How to figure out which, if any, update changed /etc/localtime from a link to a hard file?
David M. Karr
davidmichaelkarr at gmail.com
Fri Apr 17 16:59:39 UTC 2009
NoOp wrote:
> On 04/16/2009 10:29 PM, David M. Karr wrote:
>> Brian McKee wrote:
>>> On Thu, Apr 16, 2009 at 5:24 PM, David M. Karr
>>> <davidmichaelkarr at gmail.com> wrote:
>>>> So, I had recently discovered a bug with Java not using the correct date
>>>> ranges for DST. What I've determined is that Java requires
>>>> /etc/localtime to be a symlink, not a hard file. When I replaced the
>>>> hard file with a link to the correct file, it fixed my problem.
>>>>
>>>> Now, what I'd like to find out is how and when /etc/localtime became a
>>>> hard file.
>>>>
>>>> I have no idea whether the original Ubuntu 8.10 installation was in this
>>>> state or not. It could have happened when I installed one of the many
>>>> updates that come through.
>>>>
>>>> is there any way to search through the list of updates that I've
>>>> installed to see whether any of them would have done this?
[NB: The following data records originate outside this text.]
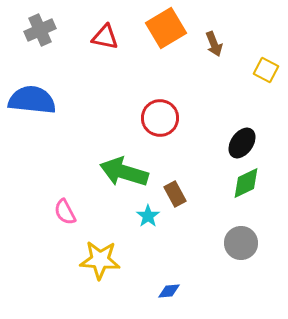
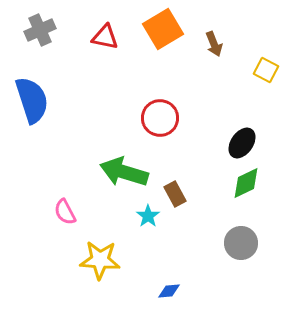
orange square: moved 3 px left, 1 px down
blue semicircle: rotated 66 degrees clockwise
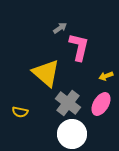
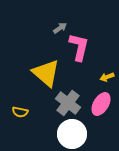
yellow arrow: moved 1 px right, 1 px down
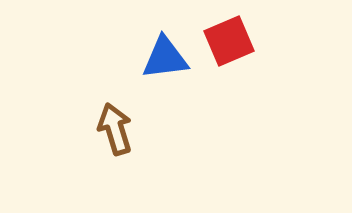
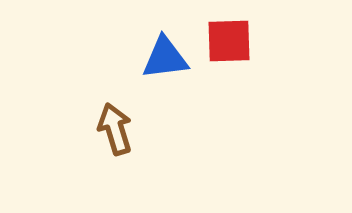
red square: rotated 21 degrees clockwise
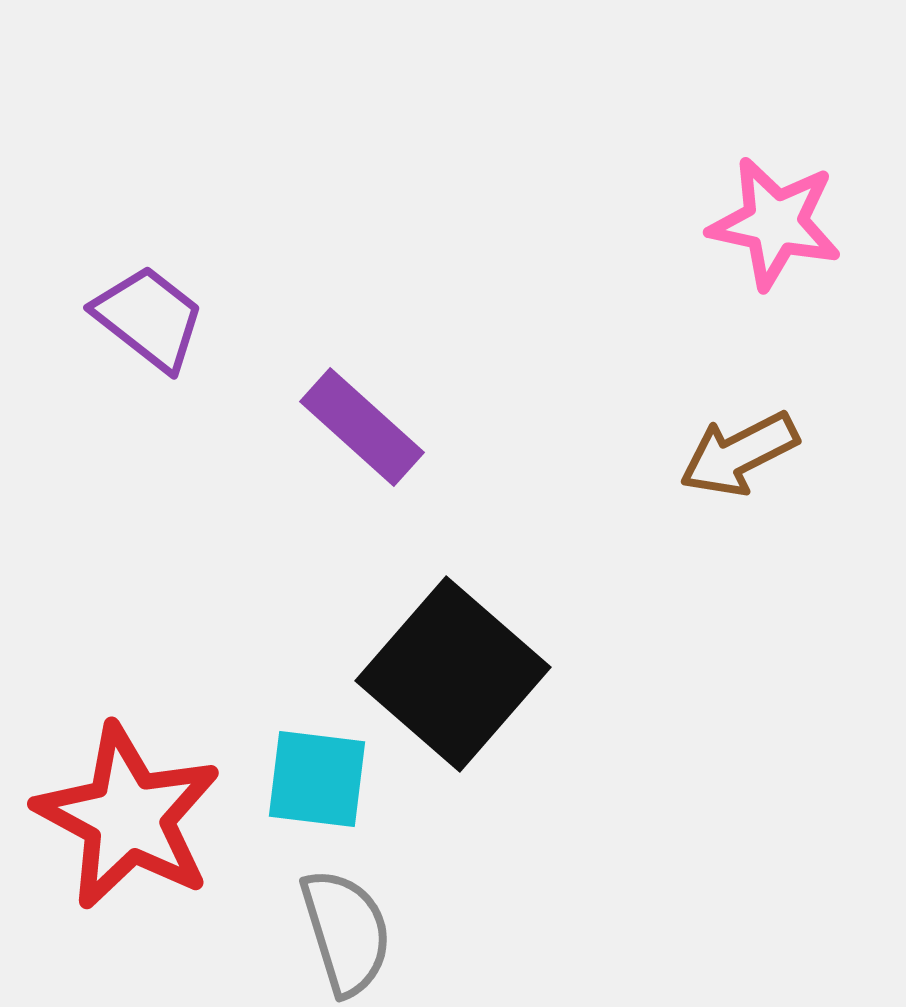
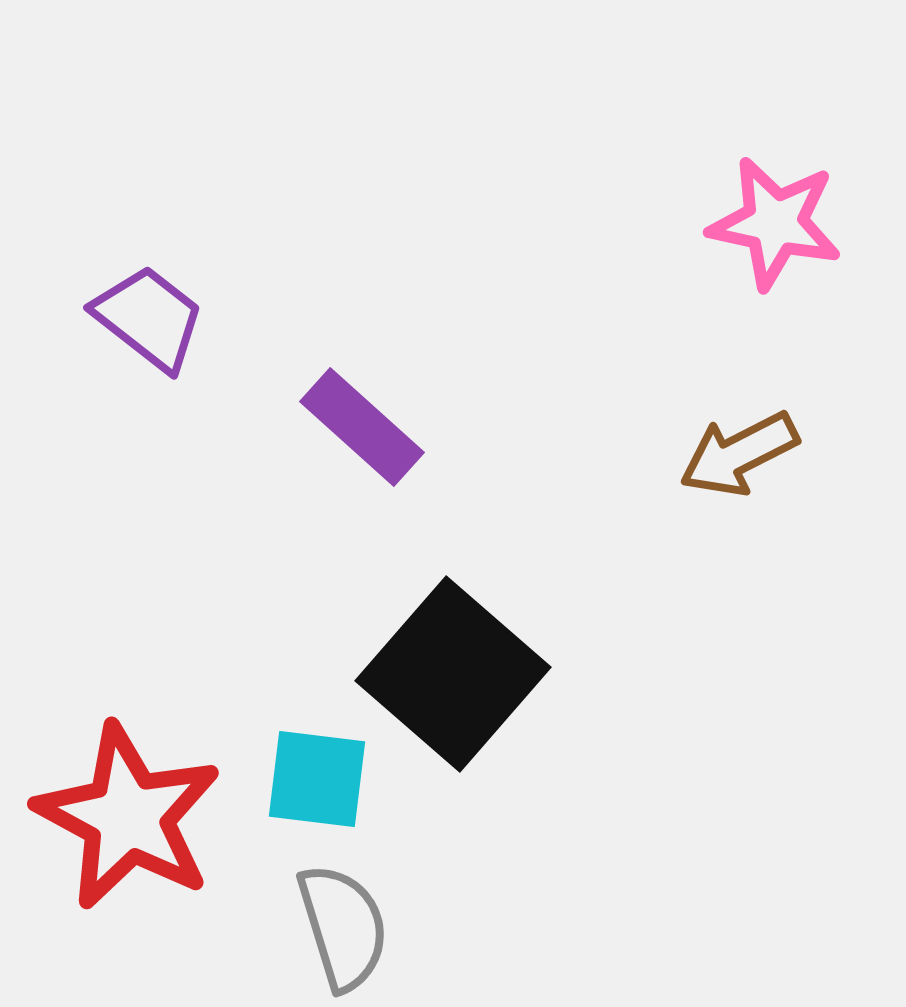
gray semicircle: moved 3 px left, 5 px up
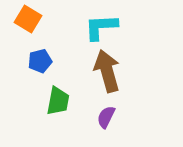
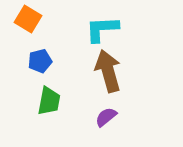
cyan L-shape: moved 1 px right, 2 px down
brown arrow: moved 1 px right
green trapezoid: moved 9 px left
purple semicircle: rotated 25 degrees clockwise
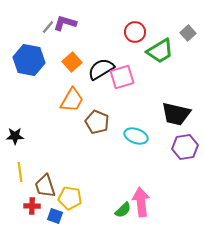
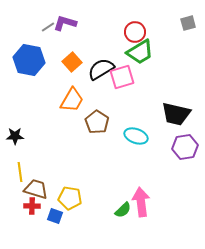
gray line: rotated 16 degrees clockwise
gray square: moved 10 px up; rotated 28 degrees clockwise
green trapezoid: moved 20 px left, 1 px down
brown pentagon: rotated 10 degrees clockwise
brown trapezoid: moved 9 px left, 3 px down; rotated 125 degrees clockwise
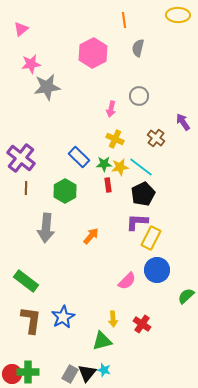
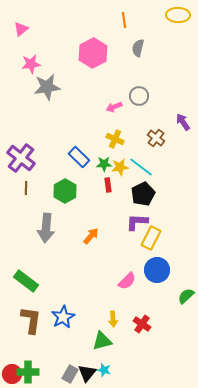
pink arrow: moved 3 px right, 2 px up; rotated 56 degrees clockwise
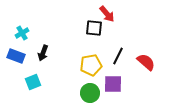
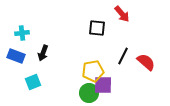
red arrow: moved 15 px right
black square: moved 3 px right
cyan cross: rotated 24 degrees clockwise
black line: moved 5 px right
yellow pentagon: moved 2 px right, 6 px down
purple square: moved 10 px left, 1 px down
green circle: moved 1 px left
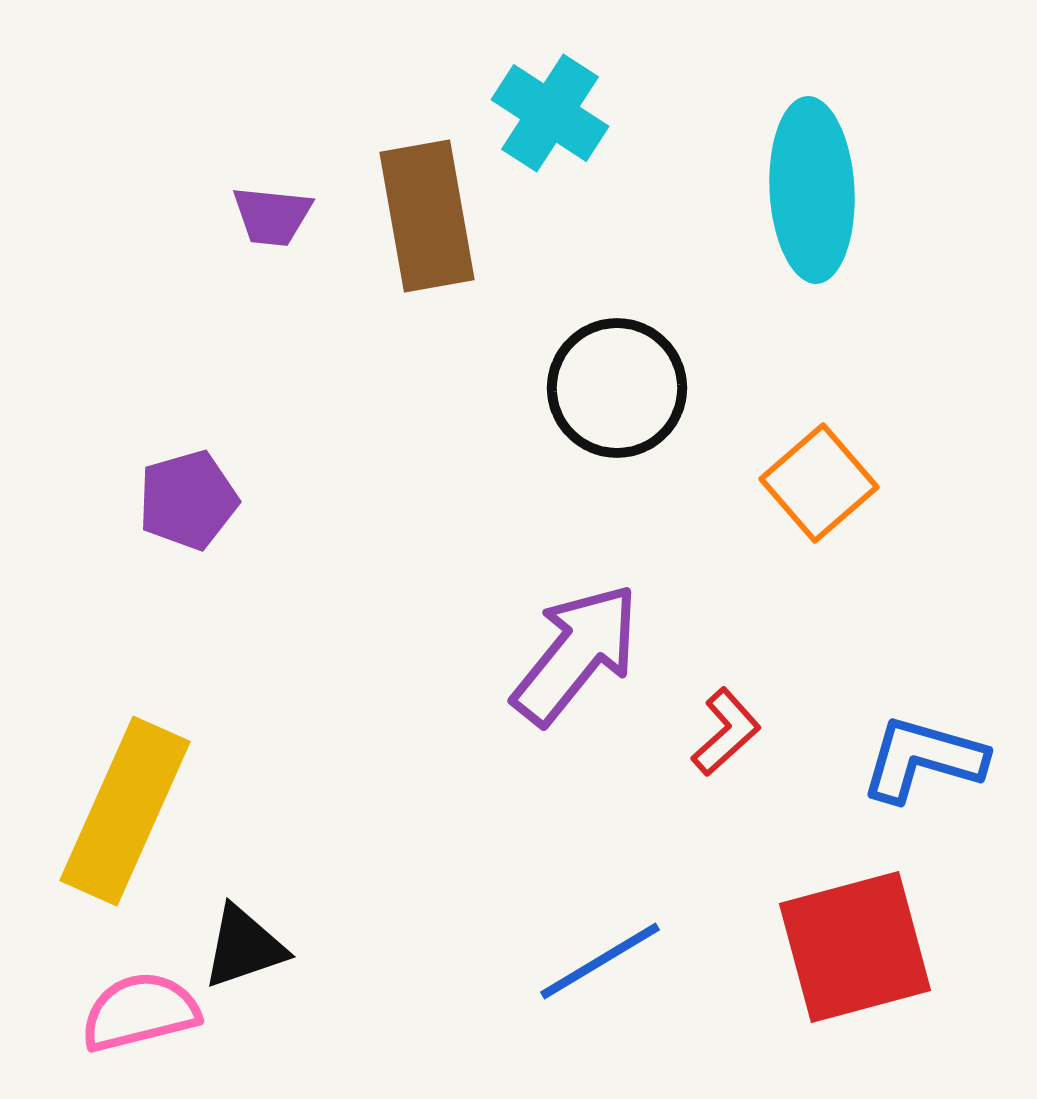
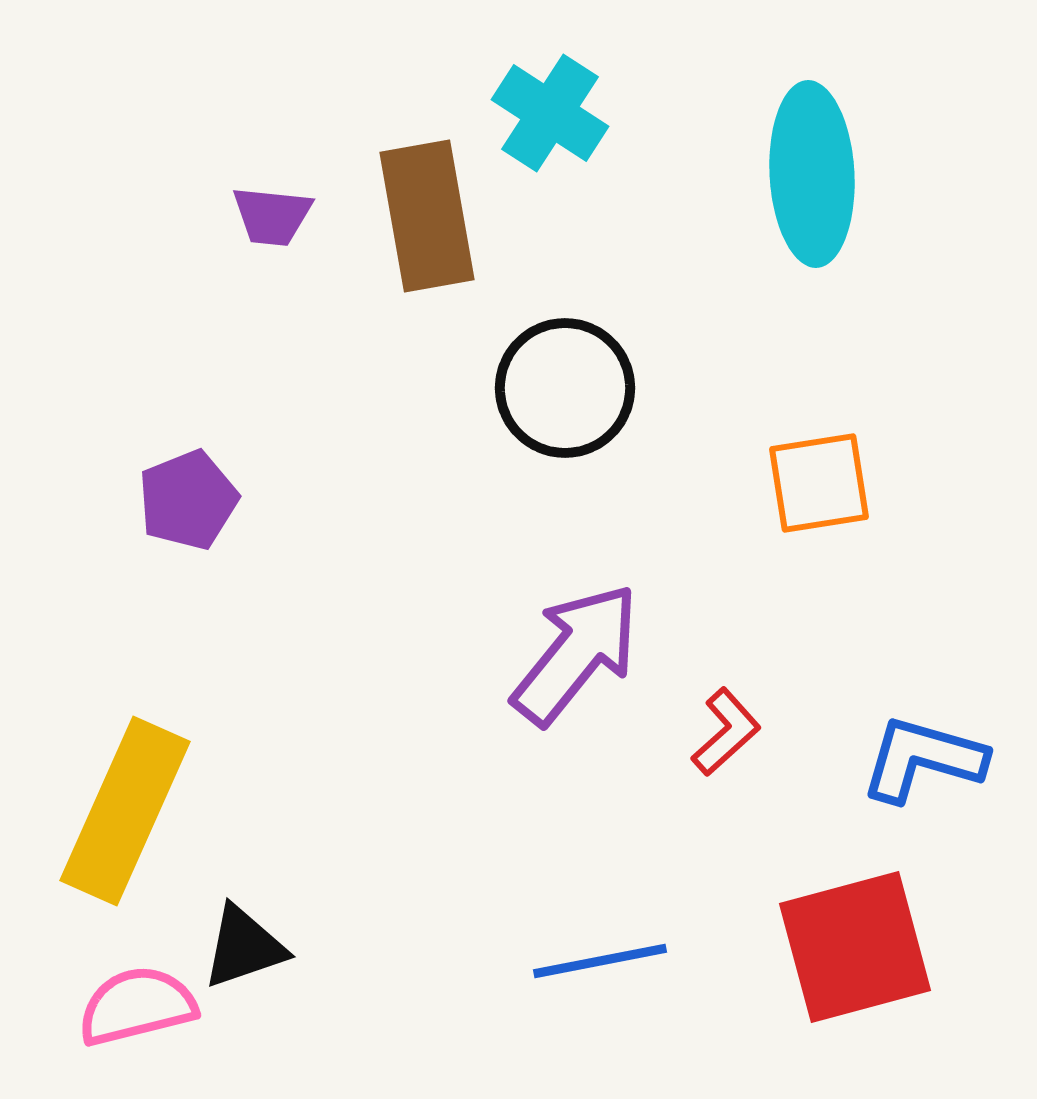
cyan ellipse: moved 16 px up
black circle: moved 52 px left
orange square: rotated 32 degrees clockwise
purple pentagon: rotated 6 degrees counterclockwise
blue line: rotated 20 degrees clockwise
pink semicircle: moved 3 px left, 6 px up
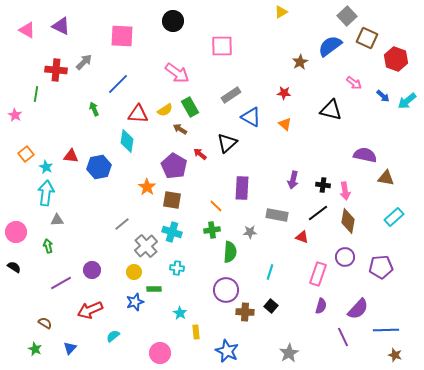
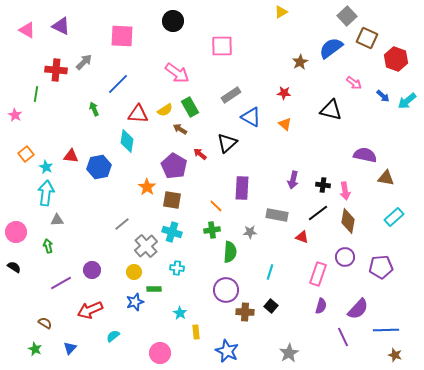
blue semicircle at (330, 46): moved 1 px right, 2 px down
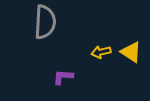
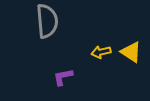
gray semicircle: moved 2 px right, 1 px up; rotated 8 degrees counterclockwise
purple L-shape: rotated 15 degrees counterclockwise
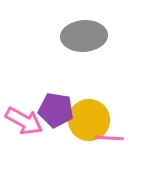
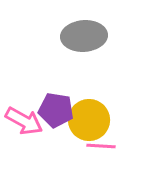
pink line: moved 8 px left, 8 px down
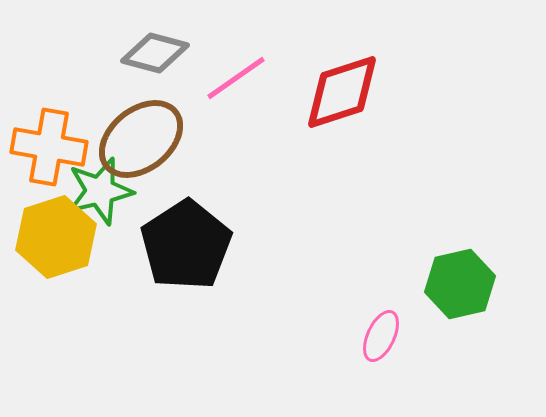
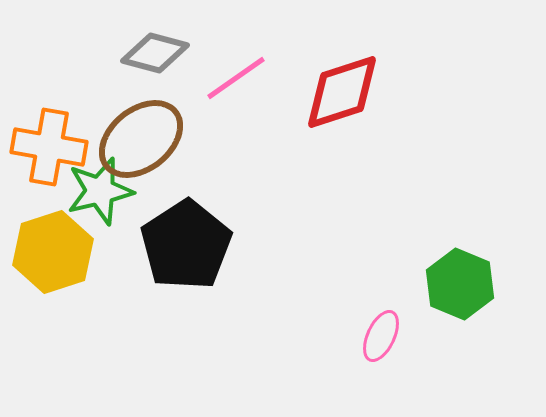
yellow hexagon: moved 3 px left, 15 px down
green hexagon: rotated 24 degrees counterclockwise
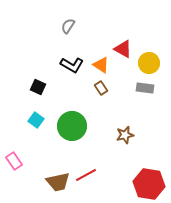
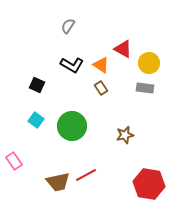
black square: moved 1 px left, 2 px up
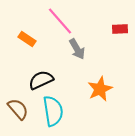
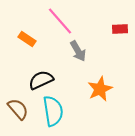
gray arrow: moved 1 px right, 2 px down
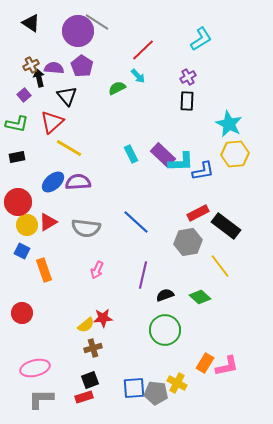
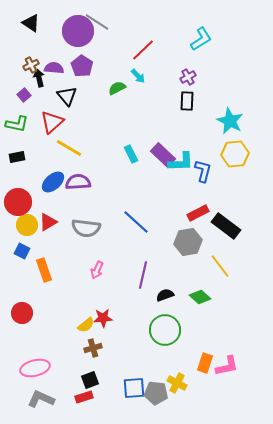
cyan star at (229, 124): moved 1 px right, 3 px up
blue L-shape at (203, 171): rotated 65 degrees counterclockwise
orange rectangle at (205, 363): rotated 12 degrees counterclockwise
gray L-shape at (41, 399): rotated 24 degrees clockwise
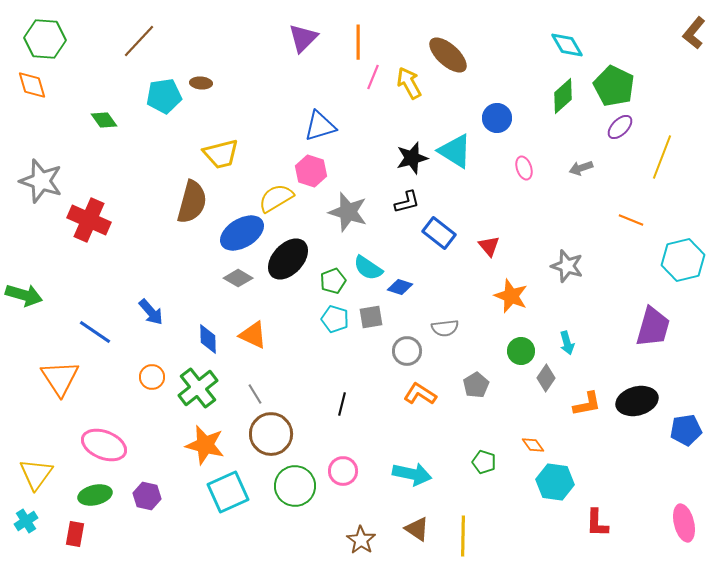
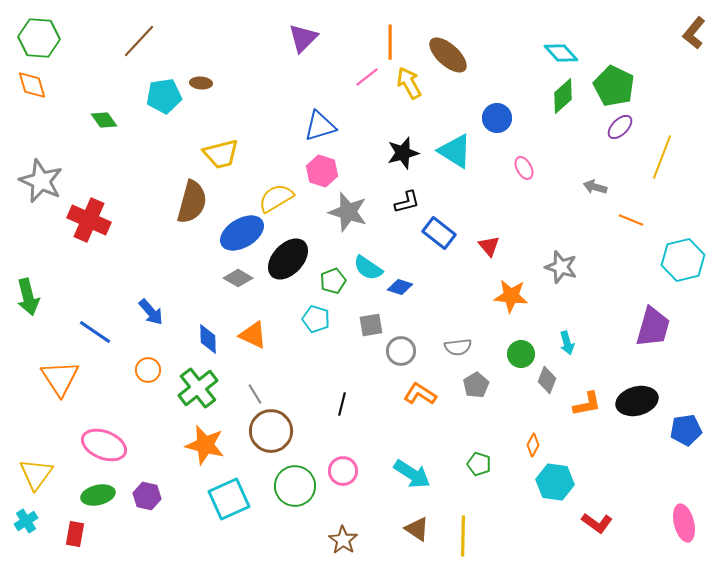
green hexagon at (45, 39): moved 6 px left, 1 px up
orange line at (358, 42): moved 32 px right
cyan diamond at (567, 45): moved 6 px left, 8 px down; rotated 12 degrees counterclockwise
pink line at (373, 77): moved 6 px left; rotated 30 degrees clockwise
black star at (412, 158): moved 9 px left, 5 px up
pink ellipse at (524, 168): rotated 10 degrees counterclockwise
gray arrow at (581, 168): moved 14 px right, 19 px down; rotated 35 degrees clockwise
pink hexagon at (311, 171): moved 11 px right
gray star at (41, 181): rotated 6 degrees clockwise
gray star at (567, 266): moved 6 px left, 1 px down
green arrow at (24, 295): moved 4 px right, 2 px down; rotated 60 degrees clockwise
orange star at (511, 296): rotated 16 degrees counterclockwise
gray square at (371, 317): moved 8 px down
cyan pentagon at (335, 319): moved 19 px left
gray semicircle at (445, 328): moved 13 px right, 19 px down
gray circle at (407, 351): moved 6 px left
green circle at (521, 351): moved 3 px down
orange circle at (152, 377): moved 4 px left, 7 px up
gray diamond at (546, 378): moved 1 px right, 2 px down; rotated 12 degrees counterclockwise
brown circle at (271, 434): moved 3 px up
orange diamond at (533, 445): rotated 65 degrees clockwise
green pentagon at (484, 462): moved 5 px left, 2 px down
cyan arrow at (412, 474): rotated 21 degrees clockwise
cyan square at (228, 492): moved 1 px right, 7 px down
green ellipse at (95, 495): moved 3 px right
red L-shape at (597, 523): rotated 56 degrees counterclockwise
brown star at (361, 540): moved 18 px left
>>> Huh. I thought java had it's own tzdata stuff and didn't use the
>>> system. Perhaps that's changed.
>>>
>>> I'm guessing the packages you are referring to are tzdata and
>>> tzdata-java, but I would have thought breaking java's timezone would
>>> be a big bug lots of people would have noticed by now. Launchpad show
>>> anything?
>>>
>>> Brian
>>>
>> Now that I know what to search for, I found the following, which has a
>> lot of history on the problem:
>> <https://bugs.launchpad.net/ubuntu/+source/sun-java5/+bug/49068>.
>>
>
> Which version of tzdata-java do you have installed?
>
> http://packages.ubuntu.com/search?searchon=names&keywords=tzdata
> http://packages.ubuntu.com/intrepid-updates/tzdata-java
> https://launchpad.net/ubuntu/+source/tzdata
I have version 2009a.
> The most recent updata for intrepid was:
>
> 2009f-0ubuntu0.8.10
> Published in intrepid-proposed on 2009-04-16
> tzdata (2009f-0ubuntu0.8.10) intrepid-proposed; urgency=low
> * New timezone data 2009f: (LP: #358232):
> - Fix DST rules for Jordan, Palestine, and Pakistan.
> -- Martin Pitt <email address hidden> Thu, 16 Apr 2009 12:41:46 +0200
That was, like, yesterday. :)
I don't see that it matters, however. It seems pretty clear the tzdata
for my timezone is perfectly fine, but the algorithm used to find the
data was broken by the fact that /etc/localtime wasn't a symlink. I
verified that fixing this problem fixed the problem on multiple JVMs,
even ones that I hadn't even run the 2009a tzdata on.